The Linux kernel development team just had a massive falling out with BitKeeper, their proprietary version control provider. Most people expected them to switch to Subversion (SVN) or maybe Mercurial. Instead, Linus Torvalds spent a week in a room and came out with "Git"—which he jokingly calls the "Stupid Content Tracker."
Having spent a few days playing with it, I can tell you: it’s not stupid. It’s a work of genius that completely rethinks what version control should be.
SVN and CVS are "Centralized." There is one server that holds the history, and you "check out" a single version. If the server is down, or you’re on a plane, you can't commit, you can't see the history, and you can't branch.
Git is "Distributed." When you clone a repository, you get the entire history of the project. Every commit, every branch, every tag—all of it is on your local disk. This makes operations like log or diff nearly instantaneous because they don't need a network connection.
But the real magic of Git is how it handles branching. In SVN, a branch is a full copy of the directory. It’s heavy and slow. In Git, a branch is just a 40-byte file containing the SHA-1 hash of a commit. Branching and merging are so fast and easy that you’re encouraged to create a new branch for every single feature or bug fix.

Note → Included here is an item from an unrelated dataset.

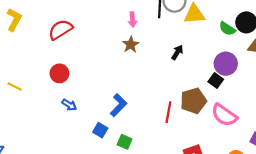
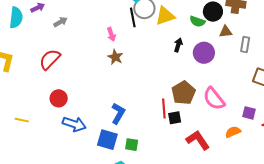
black arrow: (177, 52) -> (178, 45), moved
black square: (216, 80) -> (175, 118), moved, turned -32
blue arrow: (69, 105) -> (74, 124), size x1.6
pink semicircle: (224, 115) -> (214, 99), turned 30
blue square: (100, 130) -> (107, 140), size x1.5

The data model is also incredibly robust. Git doesn't track "changes to files." It tracks "snapshots of the directory." Every object in Git is addressable by its cryptographic hash. This means the history is immutable and verifiable. If a single bit in a file changes, the hash changes, and the whole chain is broken.

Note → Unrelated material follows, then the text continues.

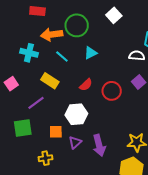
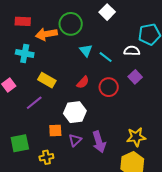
red rectangle: (37, 11) -> (23, 21), moved
cyan triangle: (91, 53) -> (86, 50), turned -40
cyan line: (62, 57) -> (106, 57), moved
green square: (23, 128) -> (20, 143), moved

The learning curve is... steep. The command-line interface is inconsistent, and if you accidentally "detach your HEAD," you’re going to have a bad time. But once you understand the underlying graph of commits, you’ll never want to touch SVN again.
# The magic of git
git checkout -b feature/new-idea
# ... hack hack hack ...
git commit -am "My new idea"
git checkout master
git merge feature/new-idea
Git is the version control system we didn't know we needed, but now can't live without.